Highbush blueberry roots, like those of most ericaceous plants, host a fungal symbiont which increases the plant’s ability to forage for nutrients, most notably nitrogen. The fungi benefit from this relationship because it utilizes the host plant’s photosynthates as its carbohydrate source. The fungal symbiont, usually an ascomycete for ericaceous plants, infects the root and forms mycorrhizae (which literally means “fungus roots”). While many studies have been conducted on the effects of organic matter (both pre-plant and as a mulch) and nitrogen form and level on blueberries, and some studies have been conducted on the effect or level of mycorrhizal infection on blueberries, none of these studies have reported the relationship between nutrition and planting practices with the level of mycorrhizal infection.

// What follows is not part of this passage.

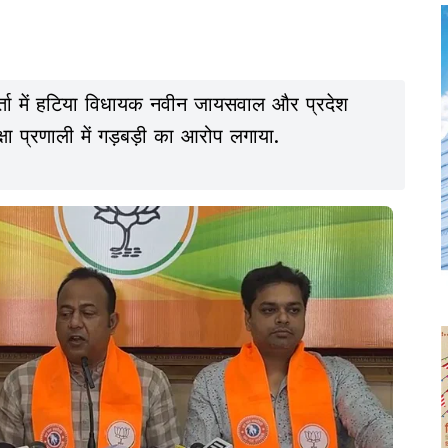
र्ता में हटिया विधायक नवीन जायसवाल और प्रदेश
षा प्रणाली में गड़बड़ी का आरोप लगाया.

Organic matter and nitrogen studies. Soil amendments for preplant incorporation improve blueberry establishment and production on mineral soils. Perlmutter and Darrow (1942) found that blueberry seedlings grew best in a media that was 2/3 “forest litter” and 1/3 soil. More recently, Odneal and Kaps (1990) found that aged or fresh pine bark was as good as sphagnum peat for preplant incorporation, with no differences in plant height, spread, number of canes or plant yield or size. Rotted sawdust in the planting hole has also proven to be a good material for preplant incorporation (Eck, 1988).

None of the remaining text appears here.